EXERCISE DESCRIPTION »
All of the data below should be printed again word for word, pictures excluded.

[Start of Attachment]

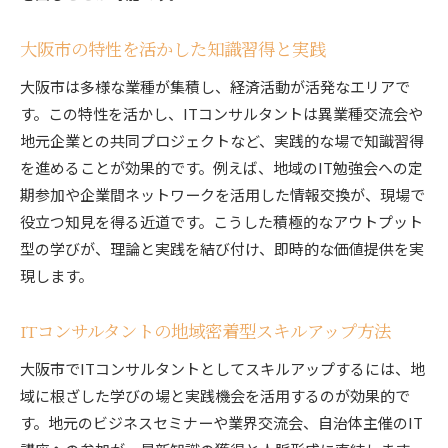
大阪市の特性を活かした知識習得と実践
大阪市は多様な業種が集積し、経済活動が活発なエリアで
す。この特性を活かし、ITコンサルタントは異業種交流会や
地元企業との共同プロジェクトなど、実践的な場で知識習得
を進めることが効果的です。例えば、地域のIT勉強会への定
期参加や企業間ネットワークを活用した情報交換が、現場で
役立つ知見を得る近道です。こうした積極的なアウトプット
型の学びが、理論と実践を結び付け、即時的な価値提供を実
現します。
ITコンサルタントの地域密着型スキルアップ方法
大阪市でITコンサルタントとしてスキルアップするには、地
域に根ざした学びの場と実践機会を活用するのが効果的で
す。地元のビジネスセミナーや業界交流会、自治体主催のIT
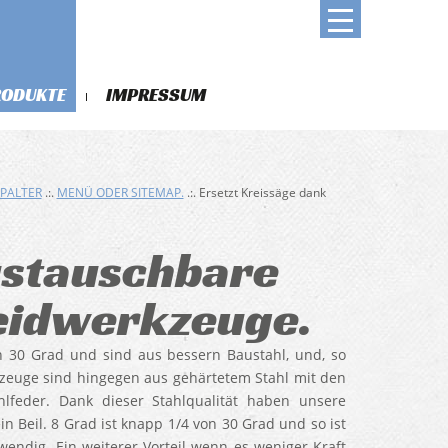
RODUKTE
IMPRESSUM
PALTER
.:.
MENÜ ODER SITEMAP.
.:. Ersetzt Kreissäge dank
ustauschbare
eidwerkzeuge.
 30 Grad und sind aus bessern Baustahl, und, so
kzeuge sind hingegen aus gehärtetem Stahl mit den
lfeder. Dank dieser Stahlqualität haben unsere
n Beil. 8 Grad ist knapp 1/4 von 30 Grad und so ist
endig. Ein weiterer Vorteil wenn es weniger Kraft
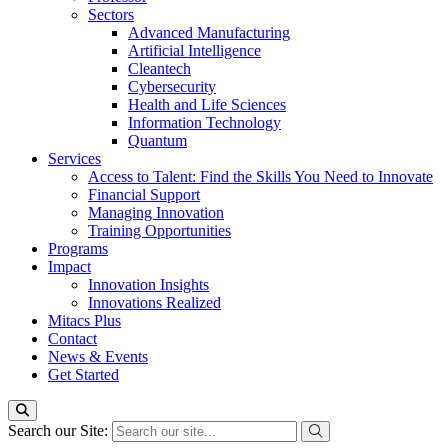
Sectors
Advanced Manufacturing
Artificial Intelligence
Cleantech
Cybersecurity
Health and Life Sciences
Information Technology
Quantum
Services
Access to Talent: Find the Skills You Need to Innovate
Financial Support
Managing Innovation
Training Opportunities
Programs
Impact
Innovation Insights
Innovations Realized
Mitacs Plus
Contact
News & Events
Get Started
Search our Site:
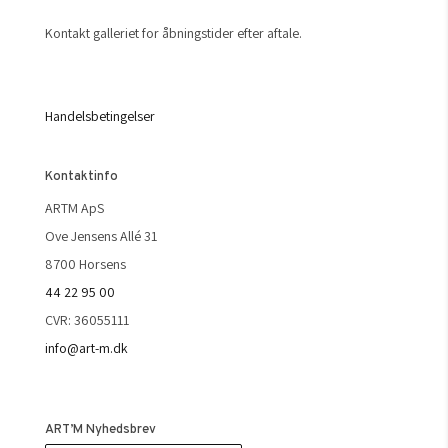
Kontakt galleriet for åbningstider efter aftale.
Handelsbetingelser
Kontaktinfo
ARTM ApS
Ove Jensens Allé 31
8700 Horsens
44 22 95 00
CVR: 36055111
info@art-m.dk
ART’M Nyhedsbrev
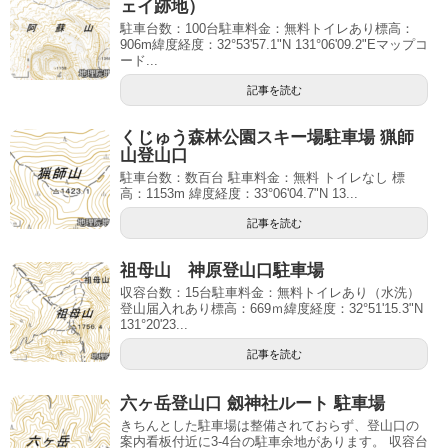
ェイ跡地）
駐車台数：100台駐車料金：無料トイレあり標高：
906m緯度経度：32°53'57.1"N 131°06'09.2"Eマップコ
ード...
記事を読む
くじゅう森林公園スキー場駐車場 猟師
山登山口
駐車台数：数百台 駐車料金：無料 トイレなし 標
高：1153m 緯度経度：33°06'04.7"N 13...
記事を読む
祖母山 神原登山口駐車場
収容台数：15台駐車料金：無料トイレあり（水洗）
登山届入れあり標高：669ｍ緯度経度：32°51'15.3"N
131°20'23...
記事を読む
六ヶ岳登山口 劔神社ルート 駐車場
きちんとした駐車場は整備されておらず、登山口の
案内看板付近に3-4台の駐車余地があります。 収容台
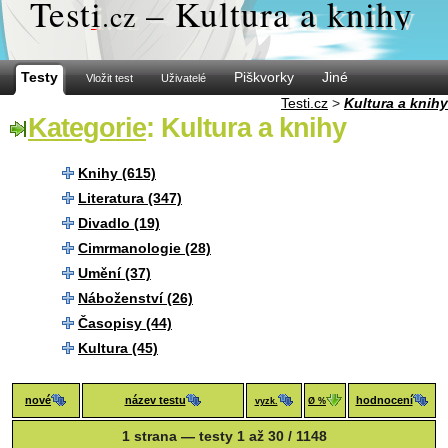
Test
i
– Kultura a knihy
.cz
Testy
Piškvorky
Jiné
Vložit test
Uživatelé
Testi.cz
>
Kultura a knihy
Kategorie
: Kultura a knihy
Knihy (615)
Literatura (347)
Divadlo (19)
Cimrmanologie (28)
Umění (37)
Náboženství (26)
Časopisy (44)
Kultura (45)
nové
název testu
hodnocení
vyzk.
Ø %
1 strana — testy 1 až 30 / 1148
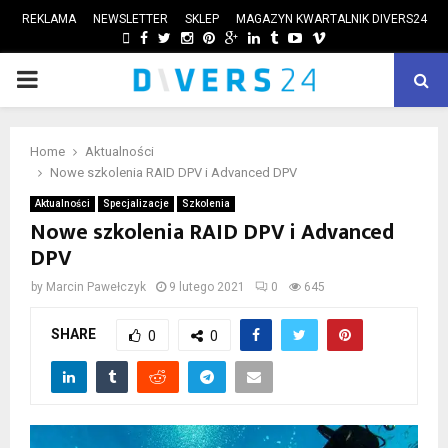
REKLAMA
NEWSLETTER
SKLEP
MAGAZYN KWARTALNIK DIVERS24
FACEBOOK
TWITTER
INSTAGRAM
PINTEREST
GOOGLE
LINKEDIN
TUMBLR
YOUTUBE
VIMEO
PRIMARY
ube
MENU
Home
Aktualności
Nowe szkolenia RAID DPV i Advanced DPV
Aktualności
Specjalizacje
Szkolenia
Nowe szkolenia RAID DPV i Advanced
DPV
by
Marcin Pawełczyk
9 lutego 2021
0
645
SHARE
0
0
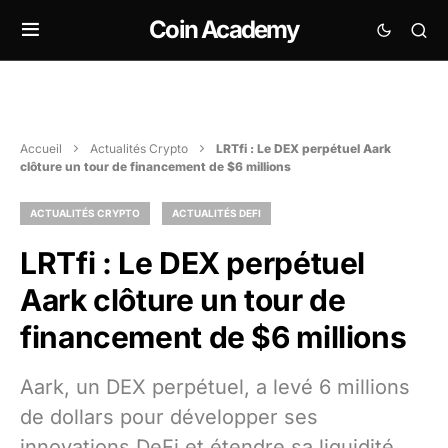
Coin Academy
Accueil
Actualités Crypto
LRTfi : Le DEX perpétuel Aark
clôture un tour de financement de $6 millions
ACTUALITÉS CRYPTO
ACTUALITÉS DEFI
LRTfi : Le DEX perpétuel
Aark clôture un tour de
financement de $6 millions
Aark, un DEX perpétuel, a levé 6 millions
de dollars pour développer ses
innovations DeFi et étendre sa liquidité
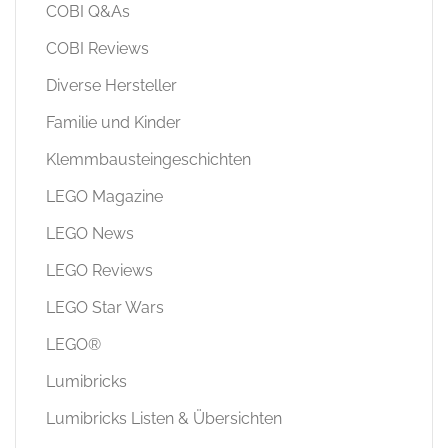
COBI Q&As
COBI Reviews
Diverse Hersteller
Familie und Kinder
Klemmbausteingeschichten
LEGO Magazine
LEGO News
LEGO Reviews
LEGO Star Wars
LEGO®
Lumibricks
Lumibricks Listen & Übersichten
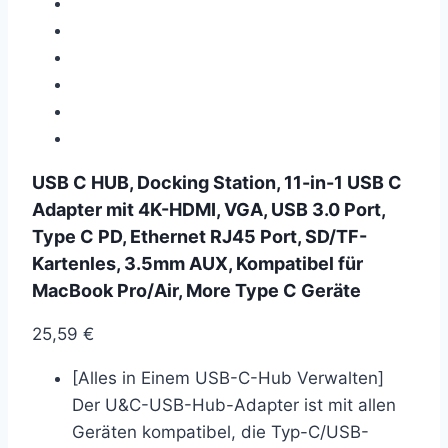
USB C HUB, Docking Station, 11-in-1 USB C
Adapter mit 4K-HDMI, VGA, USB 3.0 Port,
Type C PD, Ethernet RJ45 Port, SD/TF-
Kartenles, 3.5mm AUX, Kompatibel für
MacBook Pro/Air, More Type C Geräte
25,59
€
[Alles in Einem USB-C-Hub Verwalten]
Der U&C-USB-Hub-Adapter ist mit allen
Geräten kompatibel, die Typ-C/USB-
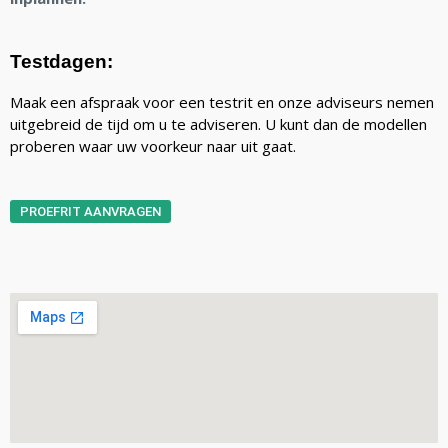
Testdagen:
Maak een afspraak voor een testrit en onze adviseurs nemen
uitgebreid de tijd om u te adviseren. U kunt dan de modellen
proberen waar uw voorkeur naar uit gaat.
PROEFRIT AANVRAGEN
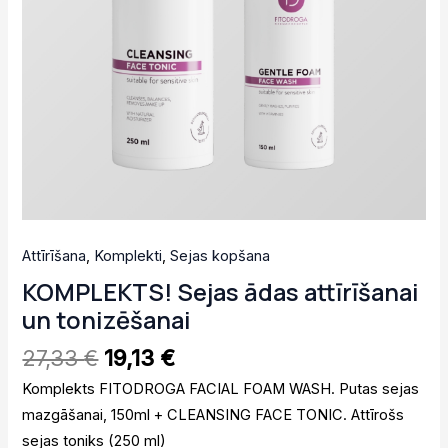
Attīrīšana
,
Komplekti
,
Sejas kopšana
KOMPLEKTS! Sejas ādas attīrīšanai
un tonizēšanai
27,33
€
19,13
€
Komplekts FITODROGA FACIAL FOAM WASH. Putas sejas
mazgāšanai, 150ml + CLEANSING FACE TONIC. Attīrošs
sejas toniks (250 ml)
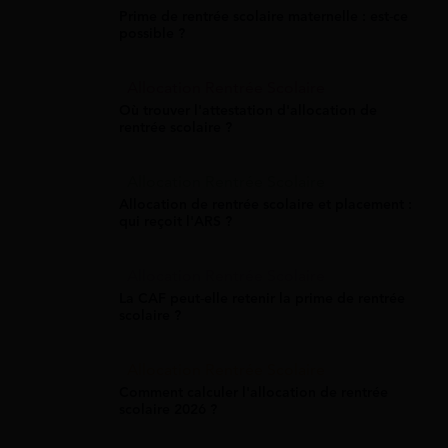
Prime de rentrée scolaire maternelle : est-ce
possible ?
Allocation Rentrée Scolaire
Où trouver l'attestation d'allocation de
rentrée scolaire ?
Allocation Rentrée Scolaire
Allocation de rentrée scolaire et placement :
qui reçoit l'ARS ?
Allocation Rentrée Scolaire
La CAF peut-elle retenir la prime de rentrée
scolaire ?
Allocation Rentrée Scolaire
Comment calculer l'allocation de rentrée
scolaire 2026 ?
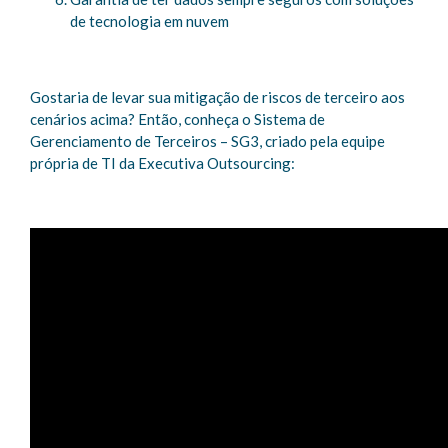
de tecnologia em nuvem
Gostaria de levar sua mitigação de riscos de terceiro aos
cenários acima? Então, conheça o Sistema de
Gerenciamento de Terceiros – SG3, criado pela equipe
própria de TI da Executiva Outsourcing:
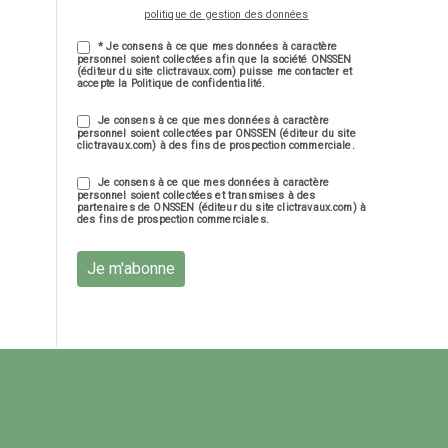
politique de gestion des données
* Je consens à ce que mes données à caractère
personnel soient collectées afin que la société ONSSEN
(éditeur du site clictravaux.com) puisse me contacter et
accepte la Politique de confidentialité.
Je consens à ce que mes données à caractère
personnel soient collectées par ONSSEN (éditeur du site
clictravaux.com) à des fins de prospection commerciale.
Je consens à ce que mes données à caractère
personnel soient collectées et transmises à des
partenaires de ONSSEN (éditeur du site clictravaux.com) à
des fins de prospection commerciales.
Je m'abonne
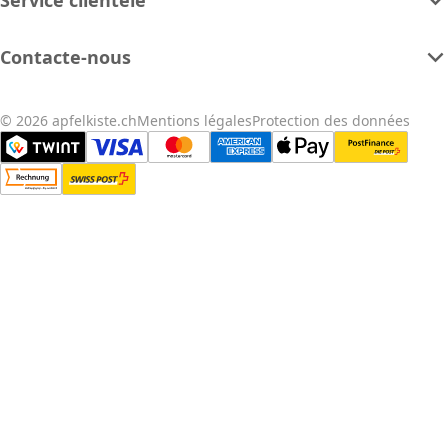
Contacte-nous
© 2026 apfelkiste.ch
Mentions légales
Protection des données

[End of Attachment]

RESPONSE BOX »
大阪市の特性を活かした知識習得と実践
大阪市は多様な業種が集積し、経済活動が活発なエリアで
す。この特性を活かし、ITコンサルタントは異業種交流会や
地元企業との共同プロジェクトなど、実践的な場で知識習得
を進めることが効果的です。例えば、地域のIT勉強会への定
期参加や企業間ネットワークを活用した情報交換が、現場で
役立つ知見を得る近道です。こうした積極的なアウトプット
型の学びが、理論と実践を結び付け、即時的な価値提供を実
現します。
ITコンサルタントの地域密着型スキルアップ方法
大阪市でITコンサルタントとしてスキルアップするには、地
域に根ざした学びの場と実践機会を活用するのが効果的で
す。地元のビジネスセミナーや業界交流会、自治体主催のIT
RODUKTE
IMPRESSUM
PALTER
.:.
MENÜ ODER SITEMAP.
.:. Ersetzt Kreissäge dank
ustauschbare
eidwerkzeuge.
 30 Grad und sind aus bessern Baustahl, und, so
kzeuge sind hingegen aus gehärtetem Stahl mit den
lfeder. Dank dieser Stahlqualität haben unsere
n Beil. 8 Grad ist knapp 1/4 von 30 Grad und so ist
endig. Ein weiterer Vorteil wenn es weniger Kraft
Sectors
Advanced Manufacturing
Artificial Intelligence
Cleantech
Cybersecurity
Health and Life Sciences
Information Technology
Quantum
Services
Access to Talent: Find the Skills You Need to Innovate
Financial Support
Managing Innovation
Training Opportunities
Programs
Impact
Innovation Insights
Innovations Realized
Mitacs Plus
Contact
News & Events
Get Started
Search our Site:
Kontakt galleriet for åbningstider efter aftale.
Handelsbetingelser
Kontaktinfo
ARTM ApS
Ove Jensens Allé 31
8700 Horsens
44 22 95 00
CVR: 36055111
info@art-m.dk
ART’M Nyhedsbrev
ェイ跡地）
駐車台数：100台駐車料金：無料トイレあり標高：
906m緯度経度：32°53'57.1"N 131°06'09.2"Eマップコ
ード...
記事を読む
くじゅう森林公園スキー場駐車場 猟師
山登山口
駐車台数：数百台 駐車料金：無料 トイレなし 標
高：1153m 緯度経度：33°06'04.7"N 13...
記事を読む
祖母山 神原登山口駐車場
収容台数：15台駐車料金：無料トイレあり（水洗）
登山届入れあり標高：669ｍ緯度経度：32°51'15.3"N
131°20'23...
記事を読む
六ヶ岳登山口 劔神社ルート 駐車場
きちんとした駐車場は整備されておらず、登山口の
案内看板付近に3-4台の駐車余地があります。 収容台
Test
i
– Kultura a knihy
.cz
Testy
Piškvorky
Jiné
Vložit test
Uživatelé
Testi.cz
>
Kultura a knihy
Kategorie
: Kultura a knihy
Knihy (615)
Literatura (347)
Divadlo (19)
Cimrmanologie (28)
Umění (37)
Náboženství (26)
Časopisy (44)
Kultura (45)
nové
název testu
hodnocení
vyzk.
Ø %
1 strana — testy 1 až 30 / 1148
REKLAMA
NEWSLETTER
SKLEP
MAGAZYN KWARTALNIK DIVERS24
FACEBOOK
TWITTER
INSTAGRAM
PINTEREST
GOOGLE
LINKEDIN
TUMBLR
YOUTUBE
VIMEO
PRIMARY
ube
MENU
Home
Aktualności
Nowe szkolenia RAID DPV i Advanced DPV
Aktualności
Specjalizacje
Szkolenia
Nowe szkolenia RAID DPV i Advanced
DPV
by
Marcin Pawełczyk
9 lutego 2021
0
645
SHARE
0
0
Coin Academy
Accueil
Actualités Crypto
LRTfi : Le DEX perpétuel Aark
clôture un tour de financement de $6 millions
ACTUALITÉS CRYPTO
ACTUALITÉS DEFI
LRTfi : Le DEX perpétuel
Aark clôture un tour de
financement de $6 millions
Aark, un DEX perpétuel, a levé 6 millions
de dollars pour développer ses
innovations DeFi et étendre sa liquidité
COBI Q&As
COBI Reviews
Diverse Hersteller
Familie und Kinder
Klemmbausteingeschichten
LEGO Magazine
LEGO News
LEGO Reviews
LEGO Star Wars
LEGO®
Lumibricks
Lumibricks Listen & Übersichten
USB C HUB, Docking Station, 11-in-1 USB C
Adapter mit 4K-HDMI, VGA, USB 3.0 Port,
Type C PD, Ethernet RJ45 Port, SD/TF-
Kartenles, 3.5mm AUX, Kompatibel für
MacBook Pro/Air, More Type C Geräte
25,59
€
[Alles in Einem USB-C-Hub Verwalten]
Der U&C-USB-Hub-Adapter ist mit allen
Geräten kompatibel, die Typ-C/USB-
Testdagen:
Maak een afspraak voor een testrit en onze adviseurs nemen
uitgebreid de tijd om u te adviseren. U kunt dan de modellen
proberen waar uw voorkeur naar uit gaat.
PROEFRIT AANVRAGEN
Attīrīšana
,
Komplekti
,
Sejas kopšana
KOMPLEKTS! Sejas ādas attīrīšanai
un tonizēšanai
27,33
€
19,13
€
Komplekts FITODROGA FACIAL FOAM WASH. Putas sejas
mazgāšanai, 150ml + CLEANSING FACE TONIC. Attīrošs
sejas toniks (250 ml)
Prime de rentrée scolaire maternelle : est-ce
possible ?
Allocation Rentrée Scolaire
Où trouver l'attestation d'allocation de
rentrée scolaire ?
Allocation Rentrée Scolaire
Allocation de rentrée scolaire et placement :
qui reçoit l'ARS ?
Allocation Rentrée Scolaire
La CAF peut-elle retenir la prime de rentrée
scolaire ?
Allocation Rentrée Scolaire
Comment calculer l'allocation de rentrée
scolaire 2026 ?
de tecnologia em nuvem
Gostaria de levar sua mitigação de riscos de terceiro aos
cenários acima? Então, conheça o Sistema de
Gerenciamento de Terceiros – SG3, criado pela equipe
própria de TI da Executiva Outsourcing:
politique de gestion des données
* Je consens à ce que mes données à caractère
personnel soient collectées afin que la société ONSSEN
(éditeur du site clictravaux.com) puisse me contacter et
accepte la Politique de confidentialité.
Je consens à ce que mes données à caractère
personnel soient collectées par ONSSEN (éditeur du site
clictravaux.com) à des fins de prospection commerciale.
Je consens à ce que mes données à caractère
personnel soient collectées et transmises à des
partenaires de ONSSEN (éditeur du site clictravaux.com) à
des fins de prospection commerciales.
Je m'abonne
Contacte-nous
© 2026 apfelkiste.ch
Mentions légales
Protection des données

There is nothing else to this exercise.